Assigned task>
Leave out the pictures and copy the remaining records exactly.

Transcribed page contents
------------------------

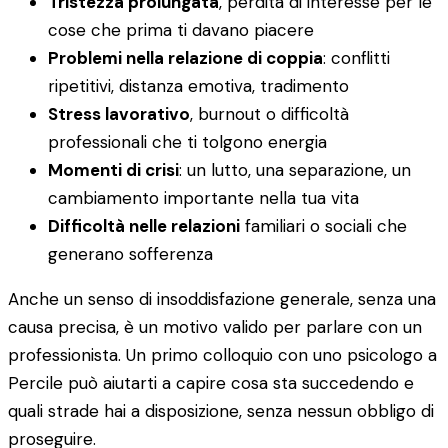
Tristezza prolungata
, perdita di interesse per le
cose che prima ti davano piacere
Problemi nella relazione di coppia
: conflitti
ripetitivi, distanza emotiva, tradimento
Stress lavorativo
, burnout o difficoltà
professionali che ti tolgono energia
Momenti di crisi
: un lutto, una separazione, un
cambiamento importante nella tua vita
Difficoltà nelle relazioni
familiari o sociali che
generano sofferenza
Anche un senso di insoddisfazione generale, senza una
causa precisa, è un motivo valido per parlare con un
professionista. Un primo colloquio con uno psicologo a
Percile può aiutarti a capire cosa sta succedendo e
quali strade hai a disposizione, senza nessun obbligo di
proseguire.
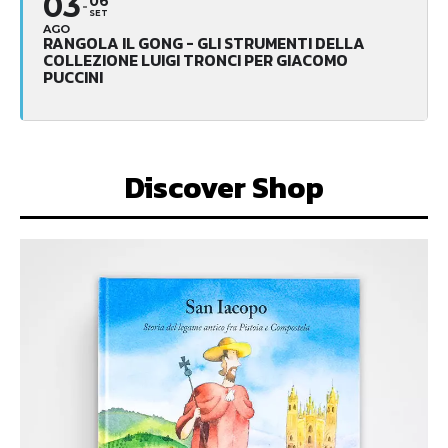
03
06
SET
AGO
RANGOLA IL GONG - GLI STRUMENTI DELLA
COLLEZIONE LUIGI TRONCI PER GIACOMO
PUCCINI
Discover Shop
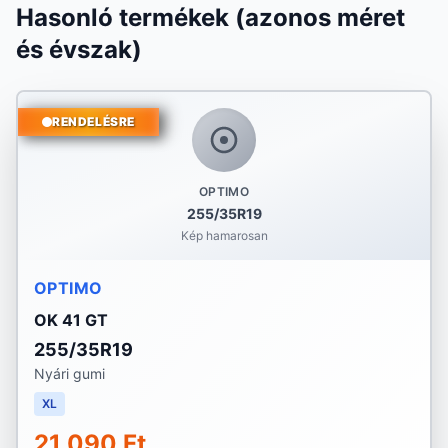
Hasonló termékek (azonos méret
és évszak)
RENDELÉSRE
OPTIMO
255/35R19
Kép hamarosan
OPTIMO
OK 41 GT
255/35R19
Nyári gumi
XL
21 090 Ft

------------------------

Expected output>
Tristezza prolungata
, perdita di interesse per le
cose che prima ti davano piacere
Problemi nella relazione di coppia
: conflitti
ripetitivi, distanza emotiva, tradimento
Stress lavorativo
, burnout o difficoltà
professionali che ti tolgono energia
Momenti di crisi
: un lutto, una separazione, un
cambiamento importante nella tua vita
Difficoltà nelle relazioni
familiari o sociali che
generano sofferenza
Anche un senso di insoddisfazione generale, senza una
causa precisa, è un motivo valido per parlare con un
professionista. Un primo colloquio con uno psicologo a
Percile può aiutarti a capire cosa sta succedendo e
quali strade hai a disposizione, senza nessun obbligo di
proseguire.
03
06
SET
AGO
RANGOLA IL GONG - GLI STRUMENTI DELLA
COLLEZIONE LUIGI TRONCI PER GIACOMO
PUCCINI
Discover Shop
Hasonló termékek (azonos méret
és évszak)
RENDELÉSRE
OPTIMO
255/35R19
Kép hamarosan
OPTIMO
OK 41 GT
255/35R19
Nyári gumi
XL
21 090 Ft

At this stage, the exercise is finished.